Nicosia backs interest rate increase


Finance Minister Konstantinos Petrides confirmed that European monetary authorities are considering raising interest rates to combat high inflation.

Speaking at a conference on the future of Europe organized by the Glafkos Clerides Institute, the minister’s comments were interpreted as confirmation that Cyprus was in favor of raising interest rates to control inflation.

The EU’s central bank is mulling over the idea, sparking debate among member states and academia.

Petrides praised the many benefits of Cyprus’ EU accession, arguing that accession saved the country from a much worse fate. “If the country had not been an EU member state and a member of the eurozone, during the financial crisis of 2013 we would have found ourselves today as Turkey. The minister said the pandemic caused “cardiac arrest” in the EU as legal restrictions on the economy were introduced for the first time.

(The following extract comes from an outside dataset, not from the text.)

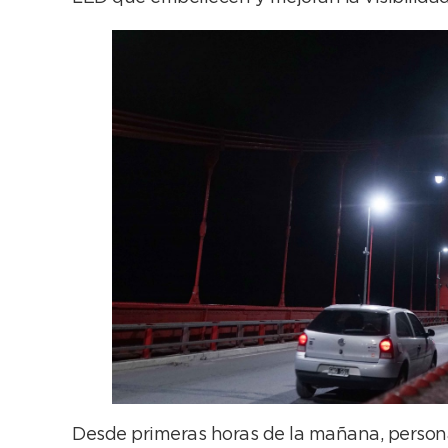
Desde primeras horas de la mañana, personal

Petrides said the much-criticized EU has shown a quick response to the change in monetary policy and the issuance of a joint sustainability fund debt instrument. However, he warned that two years later, Europe still faces many challenges due to the pandemic. “We should not underestimate EU fiscal rules as they have led to a strong euro and prosperity. Debt has risen and many countries urgently need to address this problem. Cyprus is not among those countries because we have successfully handled the situation.”The Minister added that long periods of low interest rates are associated with the inflation recorded today, high real estate prices and the rise in prices of many products. Petrides said EU inflation is similar to 1980-81, but disagrees with those who say it is temporary. He said the EU must be prepared to manage it with money.

It is understood that Petrides was considering arguments against raising interest rates put forward by the Central Bank of Cyprus. In comments made by US network CNBC, Bank of Cyprus Governor Konstantinos Herodotou said that increased interest would not solve the problem. Herodotus said the CBC expects inflation to ease in the coming years, highlighting the need for more action from the EU. The ECB estimates that it noted that inflation is expected to decrease in 2023 and 2024. Herodotus argued that any increase in interest rates would not affect the main source of inflationary pressure caused by rising energy prices and supply chain disruption.